Within the context of this article we consider a sequential approach to ABC inference. An example of such a scheme, based on importance sampling, is described in Algorithm 3, see Toni et al. (2009) for details.

figure c

Algorithm 3 as described here allows us choice of an essentially arbitrary perturbation kernel \(K_{t}(.)\) for preventing degeneracy of particles, and the sequence of tolerances \(\epsilon _{0},\ldots ,\epsilon _{T}\). In practice the choice of \(K_{t}(.)\) will have an important effect on the overall efficiency of the algorithm. A perturbation which gives small moves will typically allow acceptance rates to remain higher, whilst exploring the space slowly. Conversely making large moves allows better exploration of the parameter space, but usually at the cost of reduced acceptance rates. We shall use the ‘optimal’ choice of a random walk perturbation kernel for this algorithm as detailed in Filippi et al. (2013). For a multivariate Gaussian random walk kernel at population \(t\), we choose \(\varSigma ^{(t)}\) as

$$\begin{aligned} \varSigma ^{(t)} \approx \sum _{i=1}^{N} \sum _{k=1}^{N_{0}} \omega ^{(i,t-1)} \tilde{\omega }^{(k)}(\tilde{\theta }^{(k)} - \theta ^{(i,t-1)})(\tilde{\theta }^{(k)} - \theta ^{(i,t-1)})^{\prime } \end{aligned}$$
(4)

where \(N\) is the number of weighted samples we have from the previous population \(\pi (\theta |\rho (\mathcal {D},\mathcal {D}^{*}) < \epsilon _{t-1})\) with weights \(\omega ,\, N_{0}\) is the number of those samples, \(\tilde{\theta }\), that satisfy \(\pi (\theta |\rho (\mathcal {D},\mathcal {D}^{*}) < \epsilon _{t})\) with associated normalised weights \(\tilde{\omega }\). This builds on the work of Beaumont et al. (2009).

The choice of sequence of tolerances \(\epsilon _{0},\ldots ,\epsilon _{T}\) also has a large effect on the efficiency of the algorithm. A sequence which decreases too slowly will yield high acceptance rates but convergence to the posterior will be slow. Whereas a rapidly decreasing sequence typically yields poor acceptance rates. We will, throughout this article, use an adaptive choice of \(\epsilon _{t}\) determined by taking a quantile of the distances at \((t-1)\). It should be noted that Silk et al. (2013) observe that there can be issues with convergence when using an adaptive tolerance based on quantiles. However the authors are unaware of a generally accepted solution to this problem.

3.1.1 ABC methods in parallel

Non MCMC–based ABC techniques, such as those described in Algorithms 2 and 3 are often amenable to parallelisation. Since all proposed parameters are independent samples from the same distribution, and the acceptance step for each does not depend on the previously accepted particle, the bulk of computation for a sequential ABC scheme can be run in parallel, greatly reducing overall CPU time required to obtain a sample from the target.
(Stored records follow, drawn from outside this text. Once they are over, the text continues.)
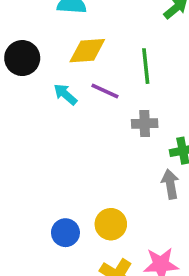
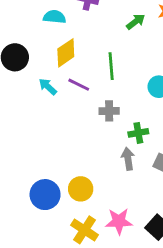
yellow diamond: (87, 51) -> (66, 53), turned -32
blue circle: (65, 233) -> (45, 195), size x1.4

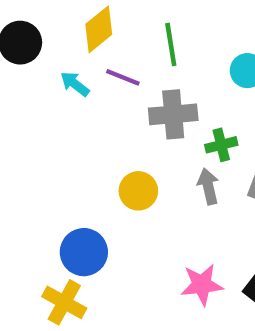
gray cross: (109, 111) -> (173, 114), size x1.5
yellow circle: (81, 189) -> (138, 191), moved
yellow cross: (84, 230) -> (64, 302), moved

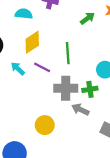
green cross: (221, 145) -> (90, 89), moved
gray arrow: (208, 186) -> (80, 109), moved, turned -56

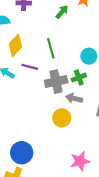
yellow circle: (45, 125) -> (62, 118), moved

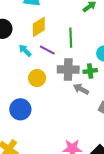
yellow circle: (62, 118) -> (37, 78), moved
blue circle: (22, 153) -> (20, 109), moved

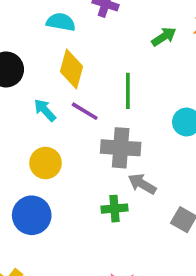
yellow diamond: (39, 27) -> (71, 69), turned -45
green cross: (90, 71) -> (115, 209), moved
yellow circle: (37, 78) -> (46, 163), moved

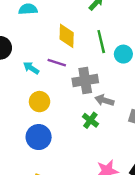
yellow diamond: (71, 69) -> (67, 36), moved
green line: (128, 91) -> (101, 42), moved
green cross: (115, 209) -> (90, 120), turned -35

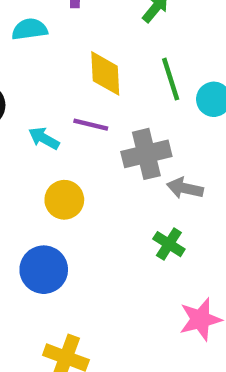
green cross: (90, 120) -> (169, 244), moved
blue circle: (39, 137) -> (44, 270), moved

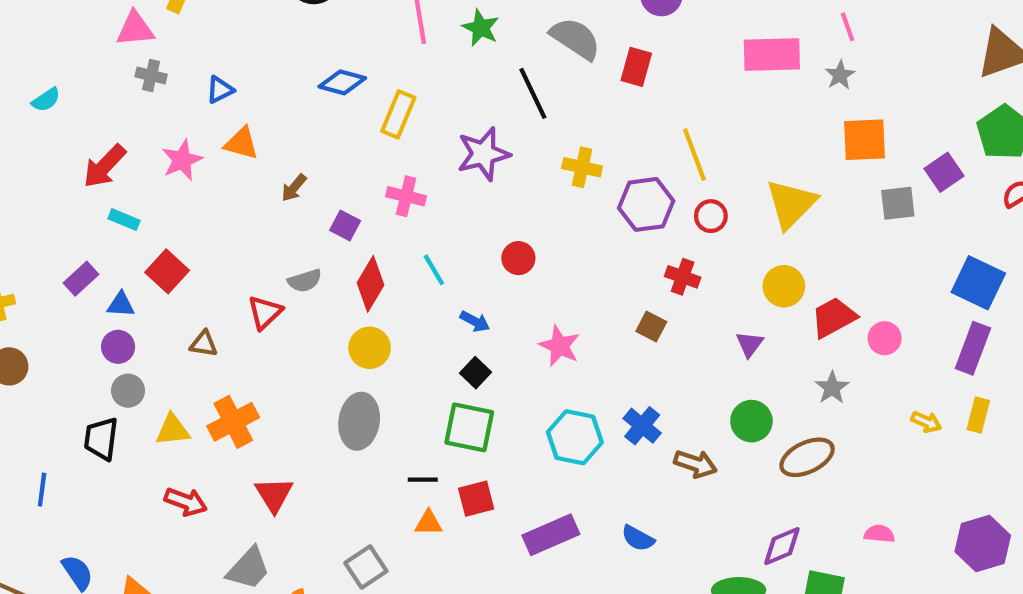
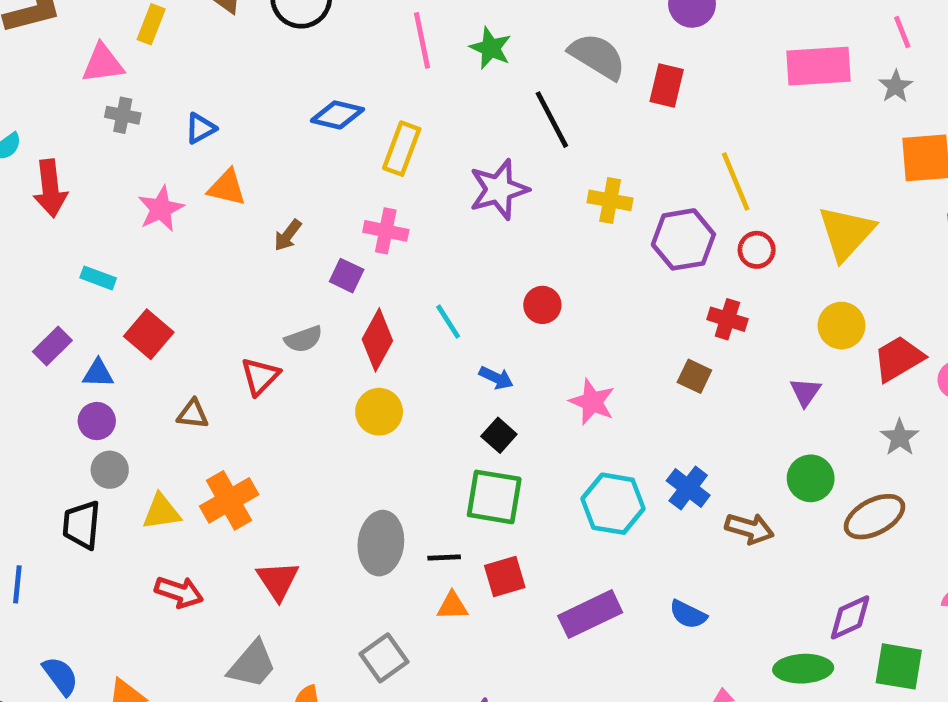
red arrow: (105, 166) -> (50, 188), moved, turned -48
pink cross: (406, 196) -> (386, 231), moved
gray ellipse: (359, 421) -> (381, 543), moved

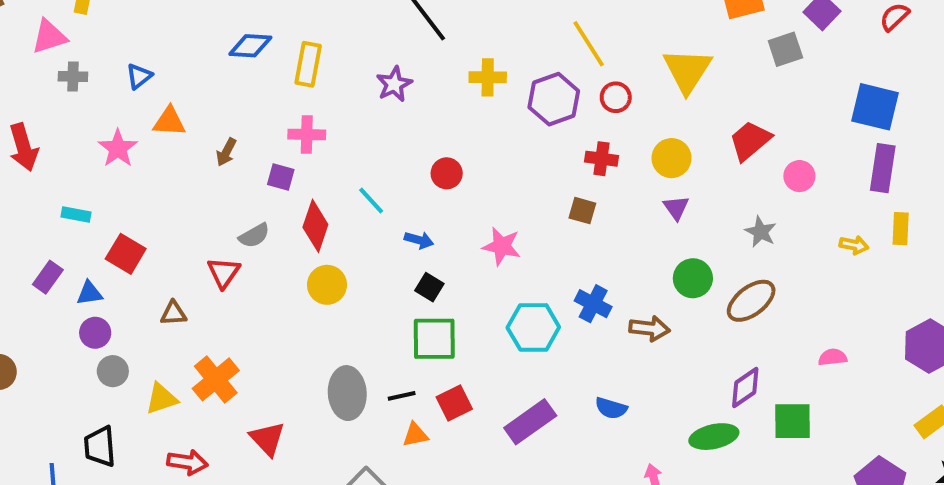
purple star: (499, 189) -> (394, 84), size x0.7
yellow circle: (841, 326) -> (672, 158), moved
red trapezoid: (899, 359) -> (750, 141), moved
black trapezoid: (82, 525) -> (100, 446), moved

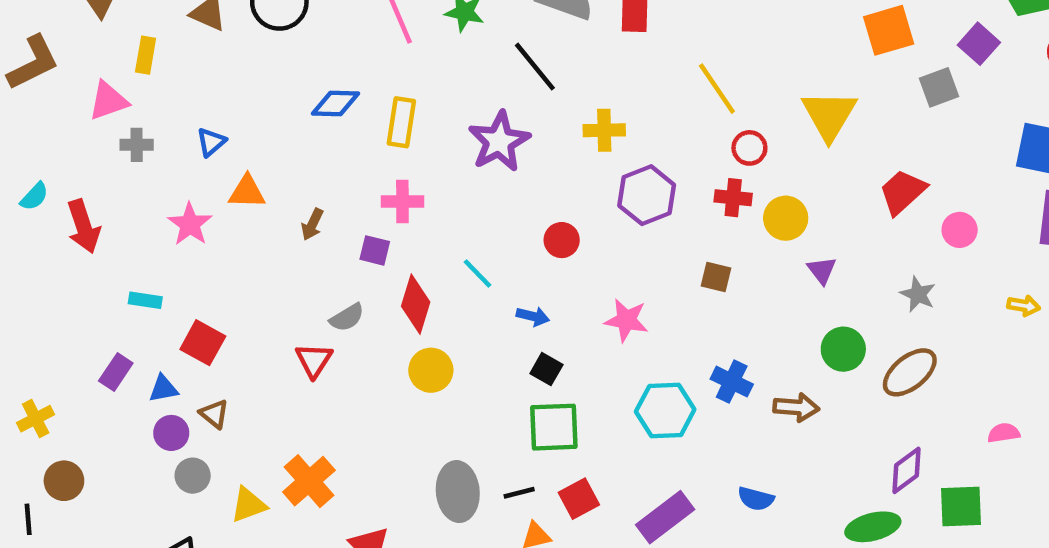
purple star: (394, 84) -> (499, 141), size x1.5
purple hexagon: (554, 99) -> (647, 195), moved
yellow circle: (672, 158) -> (786, 218), moved
red cross: (601, 159) -> (733, 198), moved
brown triangle: (173, 313) -> (214, 414), moved, turned 44

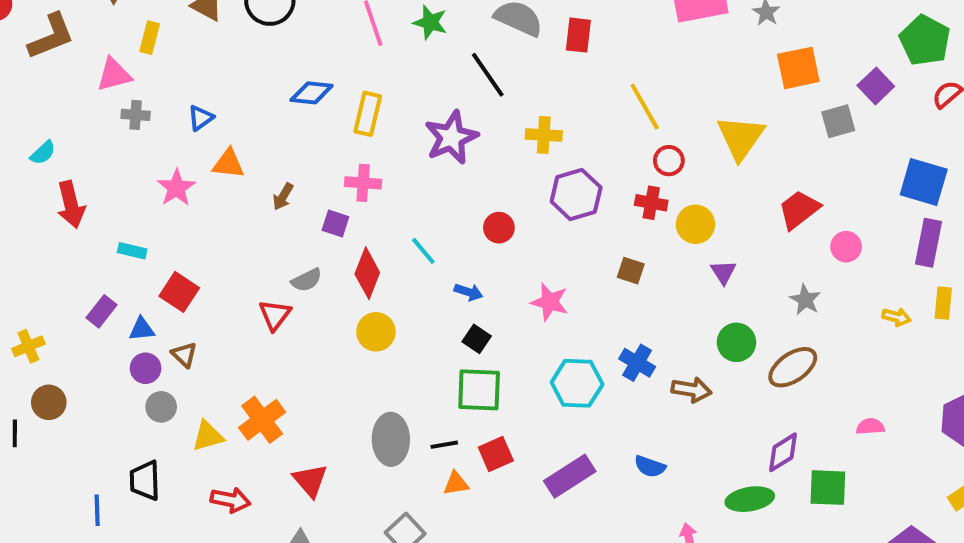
red arrow: (84, 226) -> (71, 205), moved

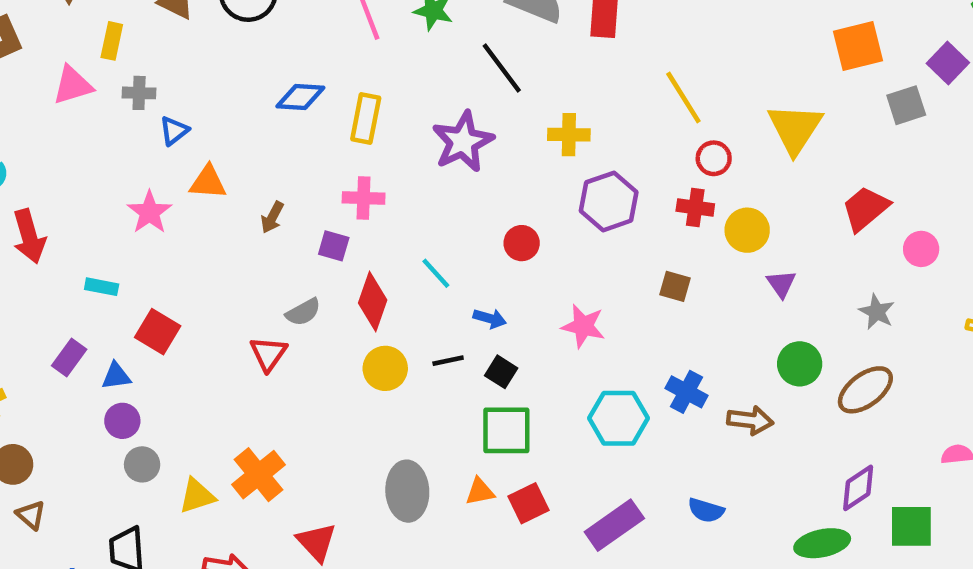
gray cross: (136, 115) -> (139, 93), moved
brown triangle: (184, 355) -> (31, 515), moved
black line: (444, 445) -> (448, 361), moved
orange triangle: (456, 483) -> (480, 492), moved

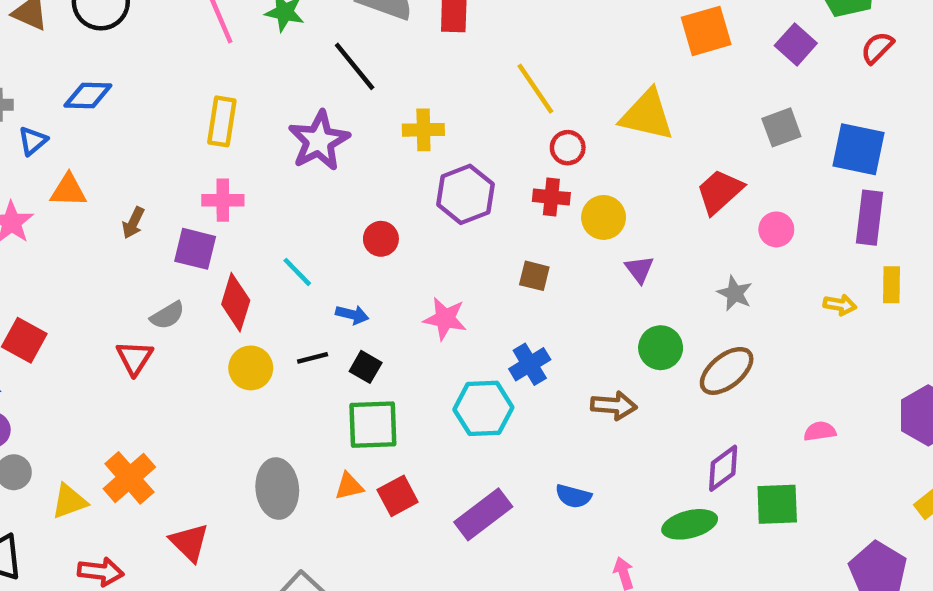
blue diamond: (300, 97) -> (88, 96), moved
gray square: (906, 105) -> (781, 127), moved
yellow triangle: (795, 129) -> (647, 115), turned -48
purple square: (334, 246) -> (195, 249), size x1.4
blue cross: (687, 392) -> (530, 364), moved, turned 33

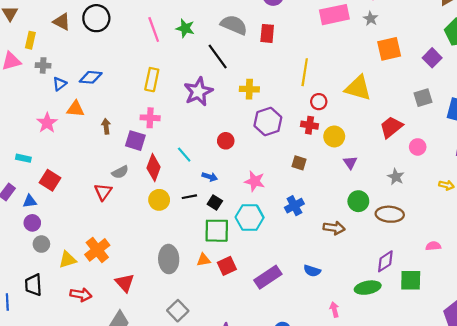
yellow line: (535, 89) -> (305, 72), turned 40
blue diamond: (88, 96) -> (91, 77), moved
brown arrow: (133, 223) -> (106, 126), turned 144
brown ellipse: (727, 371) -> (390, 214), turned 40
cyan hexagon: (483, 408) -> (250, 217), moved

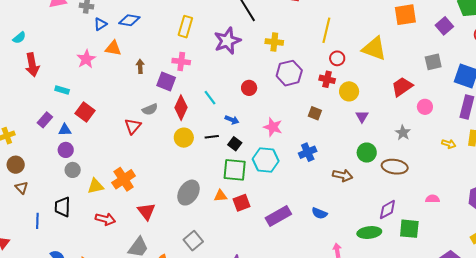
gray ellipse: (169, 259) -> (189, 193), turned 30

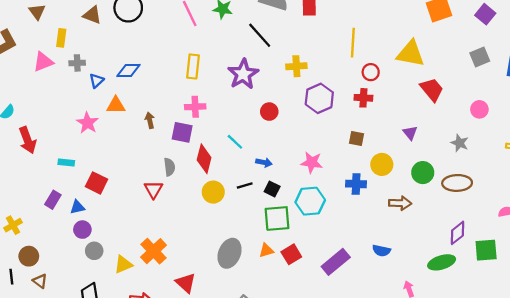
red trapezoid: (402, 87) -> (432, 90), moved, turned 95
red circle: (249, 88) -> (269, 112), moved
yellow circle: (349, 91) -> (382, 164), moved
gray semicircle: (150, 109) -> (169, 167), turned -63
blue cross: (308, 152) -> (356, 184), turned 36

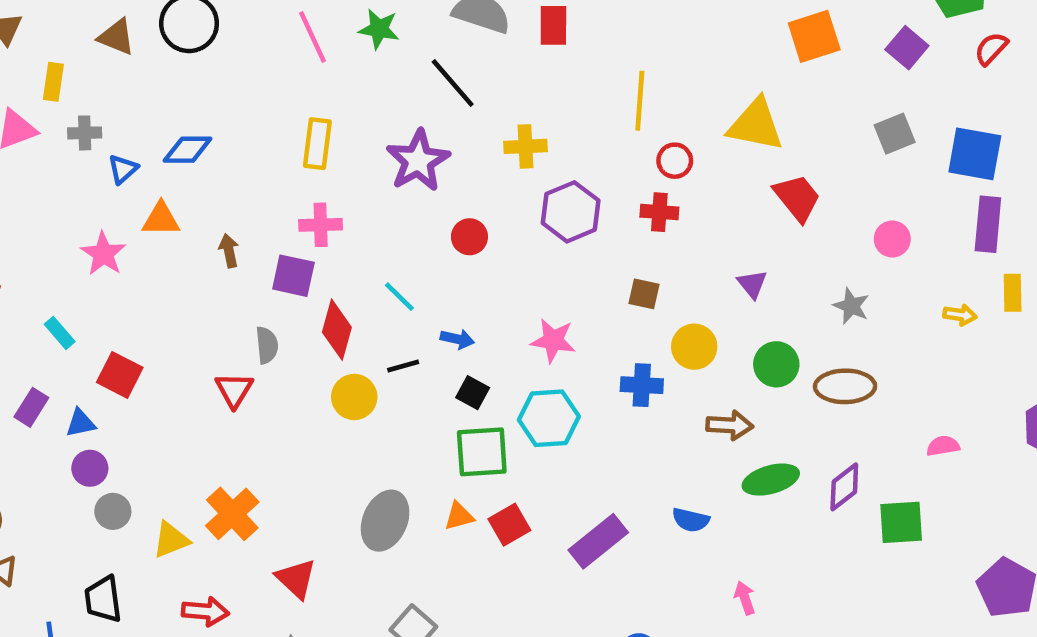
cyan rectangle: (66, 163) -> (60, 333), turned 42
black line: (245, 186) -> (403, 366), moved
green ellipse: (442, 262) -> (771, 480), moved

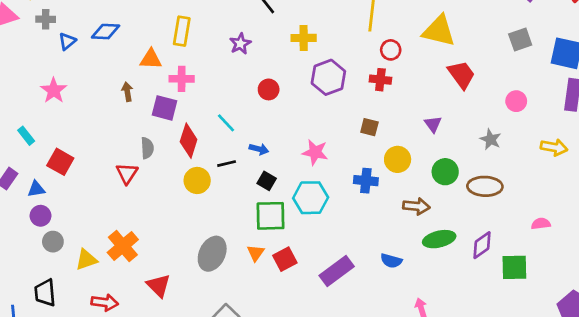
purple star: (418, 161) -> (240, 44), size x0.6
orange triangle: (161, 219) -> (151, 59), moved
yellow arrow: (960, 315) -> (554, 147), size x1.4
orange triangle: (459, 516) -> (256, 253), turned -42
Some thread communication is necessary as we move from one distribution in the sequence to the next, something that would be avoided if using the simple rejection sampler, but typically this is small in comparison to the work done in forward simulation.

Coding of a parallel ABC algorithm adds little complexity over a non-parallelised version. This is particularly true for the simple rejection sampler where one effectively just runs a sampler on each of N processors and no communication between threads is needed.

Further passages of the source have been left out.